Records from a dataset
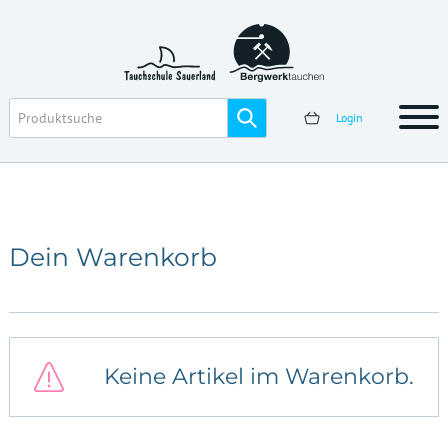
Login
Dein Warenkorb
Keine Artikel im Warenkorb.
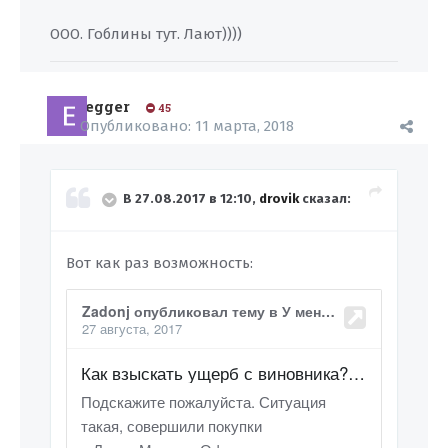
ООО. Гоблины тут. Лают))))
egger
45
Опубликовано:
11 марта, 2018
В 27.08.2017 в 12:10,
drovik
сказал:
Вот как раз возможность:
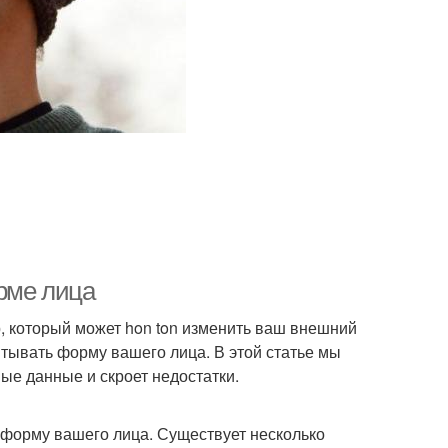
рме лица
р, который может hon ton изменить ваш внешний
итывать форму вашего лица. В этой статье мы
ые данные и скроет недостатки.
ь форму вашего лица. Существует несколько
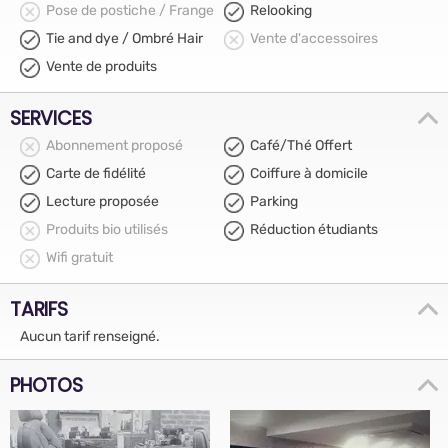
Pose de postiche / Frange
Relooking
Tie and dye / Ombré Hair
Vente d'accessoires
Vente de produits
SERVICES
Abonnement proposé
Café/Thé Offert
Carte de fidélité
Coiffure à domicile
Lecture proposée
Parking
Produits bio utilisés
Réduction étudiants
Wifi gratuit
TARIFS
Aucun tarif renseigné.
PHOTOS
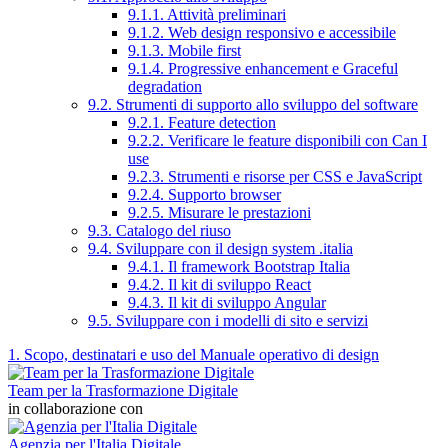
9.1.1. Attività preliminari
9.1.2. Web design responsivo e accessibile
9.1.3. Mobile first
9.1.4. Progressive enhancement e Graceful
degradation
9.2. Strumenti di supporto allo sviluppo del software
9.2.1. Feature detection
9.2.2. Verificare le feature disponibili con Can I
use
9.2.3. Strumenti e risorse per CSS e JavaScript
9.2.4. Supporto browser
9.2.5. Misurare le prestazioni
9.3. Catalogo del riuso
9.4. Sviluppare con il design system .italia
9.4.1. Il framework Bootstrap Italia
9.4.2. Il kit di sviluppo React
9.4.3. Il kit di sviluppo Angular
9.5. Sviluppare con i modelli di sito e servizi
1. Scopo, destinatari e uso del Manuale operativo di design
Team per la Trasformazione Digitale
in collaborazione con
Agenzia per l'Italia Digitale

** PROMPT **
Write out exactly the stretch of lines that begins with the line containing "Produits bio utilisés" and ends with the last line of the records above, leaving out the pictures.

** SOLUTION TO THIS EXERCISE **
Produits bio utilisés
Réduction étudiants
Wifi gratuit
TARIFS
Aucun tarif renseigné.
PHOTOS
9.1.1. Attività preliminari
9.1.2. Web design responsivo e accessibile
9.1.3. Mobile first
9.1.4. Progressive enhancement e Graceful
degradation
9.2. Strumenti di supporto allo sviluppo del software
9.2.1. Feature detection
9.2.2. Verificare le feature disponibili con Can I
use
9.2.3. Strumenti e risorse per CSS e JavaScript
9.2.4. Supporto browser
9.2.5. Misurare le prestazioni
9.3. Catalogo del riuso
9.4. Sviluppare con il design system .italia
9.4.1. Il framework Bootstrap Italia
9.4.2. Il kit di sviluppo React
9.4.3. Il kit di sviluppo Angular
9.5. Sviluppare con i modelli di sito e servizi
1. Scopo, destinatari e uso del Manuale operativo di design
Team per la Trasformazione Digitale
in collaborazione con
Agenzia per l'Italia Digitale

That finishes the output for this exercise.